» **WHAT IS REQUIRED**
Each entry is to be given again precisely, and no picture may be carried over.

» **INPUT RECORDS**

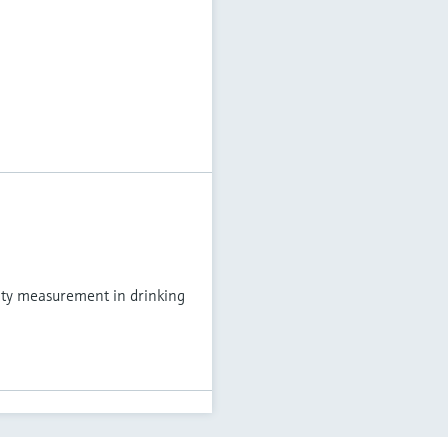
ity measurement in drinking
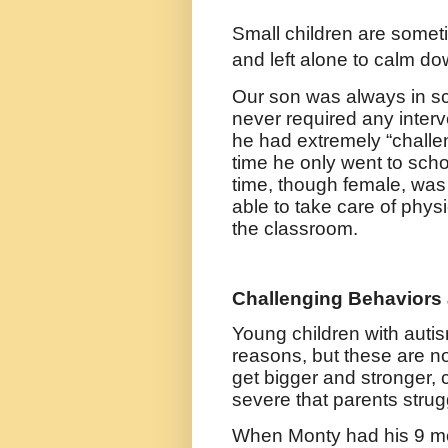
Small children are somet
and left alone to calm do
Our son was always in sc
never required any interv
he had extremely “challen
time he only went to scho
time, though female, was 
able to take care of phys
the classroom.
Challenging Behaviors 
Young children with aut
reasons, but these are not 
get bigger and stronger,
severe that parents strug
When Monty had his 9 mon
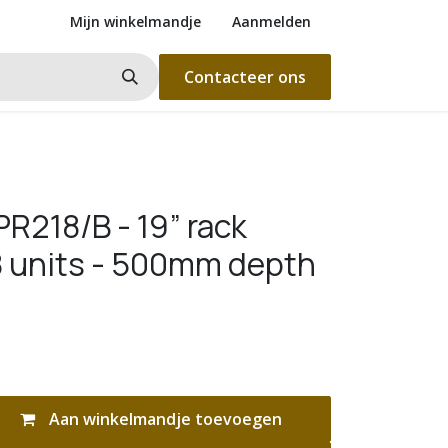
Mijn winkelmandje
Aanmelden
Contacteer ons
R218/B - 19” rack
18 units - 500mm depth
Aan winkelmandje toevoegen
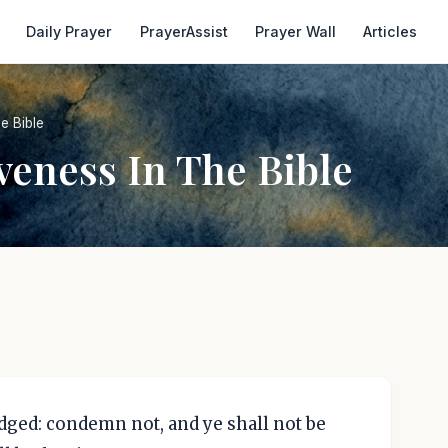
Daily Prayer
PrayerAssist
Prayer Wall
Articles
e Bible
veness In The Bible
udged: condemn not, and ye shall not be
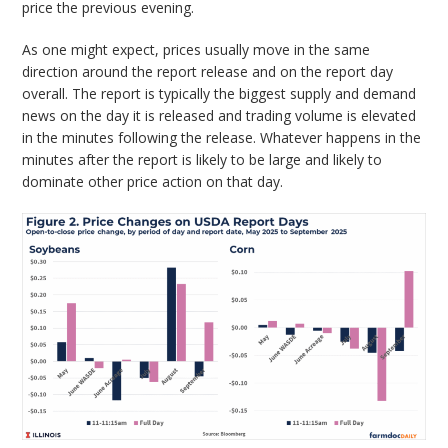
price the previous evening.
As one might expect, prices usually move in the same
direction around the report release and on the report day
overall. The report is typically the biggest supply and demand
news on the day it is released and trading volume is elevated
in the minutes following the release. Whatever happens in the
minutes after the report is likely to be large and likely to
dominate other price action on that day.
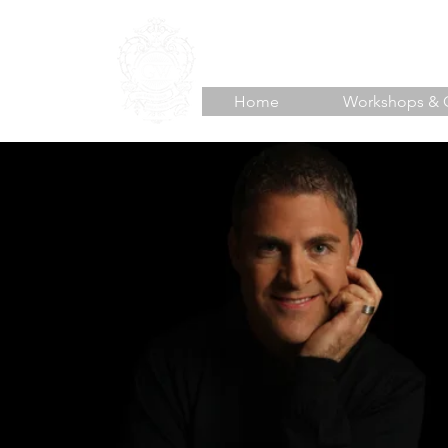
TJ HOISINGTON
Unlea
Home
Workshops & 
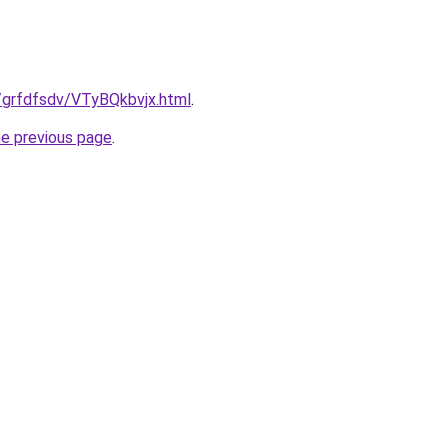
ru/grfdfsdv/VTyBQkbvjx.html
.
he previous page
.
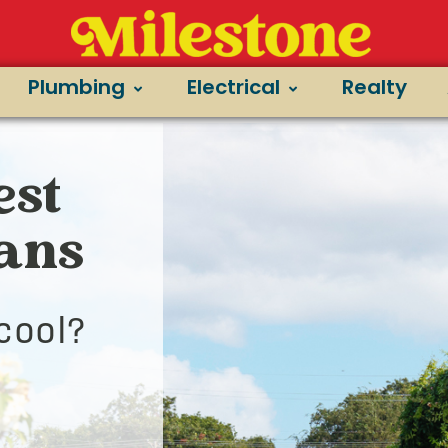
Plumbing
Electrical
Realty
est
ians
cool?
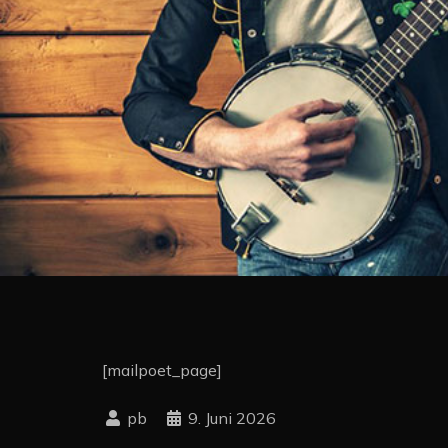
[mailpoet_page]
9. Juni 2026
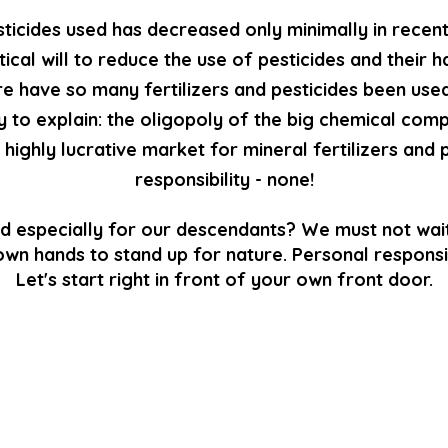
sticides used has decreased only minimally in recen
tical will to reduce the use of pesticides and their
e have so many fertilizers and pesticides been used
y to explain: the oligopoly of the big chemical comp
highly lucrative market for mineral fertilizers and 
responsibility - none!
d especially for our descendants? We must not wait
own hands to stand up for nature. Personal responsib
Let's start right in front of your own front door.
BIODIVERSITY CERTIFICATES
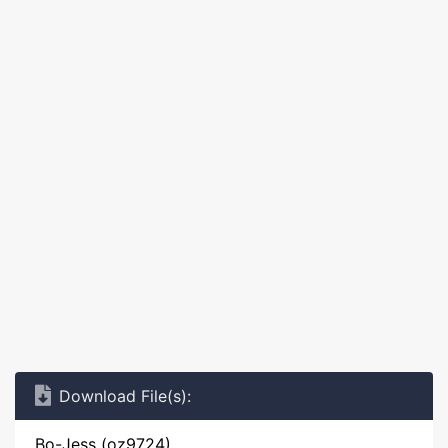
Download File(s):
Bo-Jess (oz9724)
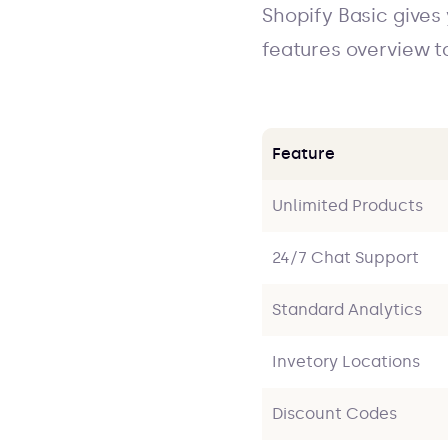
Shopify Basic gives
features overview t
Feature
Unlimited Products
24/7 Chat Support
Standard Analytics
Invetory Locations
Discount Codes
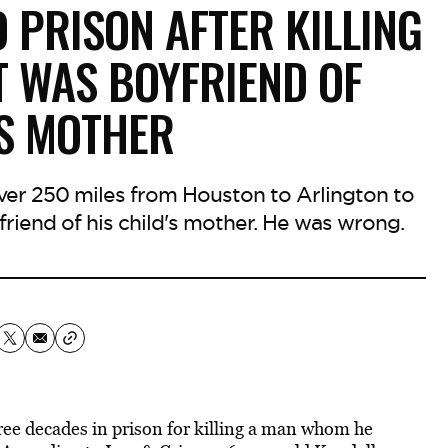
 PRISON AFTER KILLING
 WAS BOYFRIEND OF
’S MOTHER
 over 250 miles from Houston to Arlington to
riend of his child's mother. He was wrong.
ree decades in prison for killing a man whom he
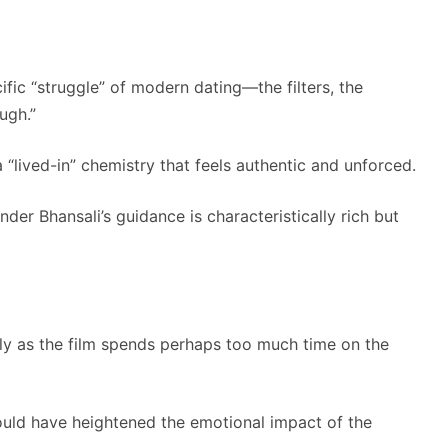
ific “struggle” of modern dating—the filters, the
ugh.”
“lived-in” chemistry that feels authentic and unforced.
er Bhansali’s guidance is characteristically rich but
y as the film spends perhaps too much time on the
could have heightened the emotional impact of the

» **YOUR RESPONSE**
ity measurement in drinking
Small children are somet
and left alone to calm do
Our son was always in sc
never required any interv
he had extremely “challen
time he only went to scho
time, though female, was 
able to take care of phys
the classroom.
Challenging Behaviors 
Young children with aut
reasons, but these are not 
get bigger and stronger,
severe that parents strug
When Monty had his 9 mon
Mijn winkelmandje
Aanmelden
Contacteer ons
R218/B - 19” rack
18 units - 500mm depth
Aan winkelmandje toevoegen
Daily Prayer
PrayerAssist
Prayer Wall
Articles
e Bible
veness In The Bible
udged: condemn not, and ye shall not be
price the previous evening.
As one might expect, prices usually move in the same
direction around the report release and on the report day
overall. The report is typically the biggest supply and demand
news on the day it is released and trading volume is elevated
in the minutes following the release. Whatever happens in the
minutes after the report is likely to be large and likely to
dominate other price action on that day.
TJ HOISINGTON
Unlea
Home
Workshops & 
ru/grfdfsdv/VTyBQkbvjx.html
.
he previous page
.
Plumbing
Electrical
Realty
est
ians
cool?
[mailpoet_page]
9. Juni 2026
sticides used has decreased only minimally in recen
tical will to reduce the use of pesticides and their
e have so many fertilizers and pesticides been used
y to explain: the oligopoly of the big chemical comp
highly lucrative market for mineral fertilizers and 
responsibility - none!
d especially for our descendants? We must not wait
own hands to stand up for nature. Personal responsib
Let's start right in front of your own front door.
BIODIVERSITY CERTIFICATES
Download File(s):
Bo-Jess (oz9724)
Shopify Basic gives
features overview t
Feature
Unlimited Products
24/7 Chat Support
Standard Analytics
Invetory Locations
Discount Codes
 PRISON AFTER KILLING
 WAS BOYFRIEND OF
’S MOTHER
 over 250 miles from Houston to Arlington to
riend of his child's mother. He was wrong.
ree decades in prison for killing a man whom he
ific “struggle” of modern dating—the filters, the
ugh.”
“lived-in” chemistry that feels authentic and unforced.
er Bhansali’s guidance is characteristically rich but
y as the film spends perhaps too much time on the
could have heightened the emotional impact of the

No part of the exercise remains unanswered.